Throw a dart to pick which way you're going to go on a binary stock event, and you'll be right 50% of the time. But look at the Food and Drug Administration's private documents server, and you can increase your win percentage substantially -- to the tune of $3.6 million.

Of course, that would be highly illegal, as Cheng Yi Liang found out yesterday when the Securities and Exchange Commission charged him and his son with insider trading, among other allegations.

Liang works -- or more likely, worked, since I imagine he's since been fired -- as a chemist for the FDA. After gaining access to information about whether the FDA would approve a drug or not, Liang is accused of buying or shorting stocks 27 different times. In some cases, like Momenta Pharmaceuticals (Nasdaq: MNTA), the SEC claims he worked both sides of the fence, shorting it before the delay in 2007, then going long last year when its generic version of sanofi-aventis' (NYSE: SNY) Lovenox was finally approved.

The biggest gains come when investors can correctly predict a decision that everyone else doesn't think will happen. Not surprisingly, Liang's biggest gains reportedly came from Vanda Pharmaceuticals' (Nasdaq: VNDA) approval of Fanapt, for which Liang reportedly raked in more than $1 million by betting on the long-shot approval.
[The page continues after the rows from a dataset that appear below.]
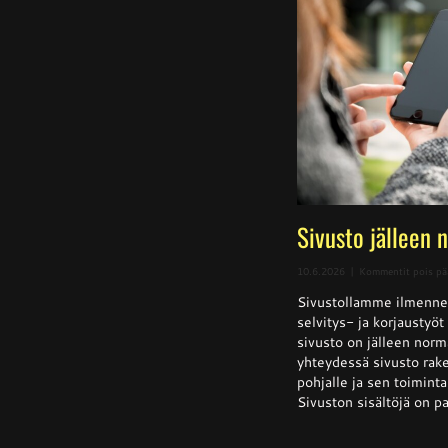
Sivusto jälleen 
10.6.2026
|
Kommentit pois pä
Sivustollamme ilmenne
selvitys- ja korjaustyö
sivusto on jälleen norm
yhteydessä sivusto rake
pohjalle ja sen toiminta 
Sivuston sisältöjä on pa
The SEC claims that Liang didn't always get his initial bet right. He reportedly initiated long positions in POZEN (Nasdaq: POZN) and MannKind (Nasdaq: MNKD), but sold the shares before the decision, after he figured out that the FDA was going to rule against the drugs. If an FDA chemist's gut reaction isn't right, what does that say about the average investor's chances?

I'm a little surprised that Dendreon (Nasdaq: DNDN) -- one of the more shocking FDA decisions in the last few years -- wasn't on the list. Perhaps since he worked for the Center for Drug Evaluation and Research, Liang only had access to New Drug Applications, not the Biologics License Applications processed by the Center for Biologics Evaluation and Research?

Clearly, trading on inside information isn't fair to individual investors. Liang has allegedly been profiting from such practices since 2006. We can only hope the FDA institutes procedures that make it easier to catch these kinds of acts.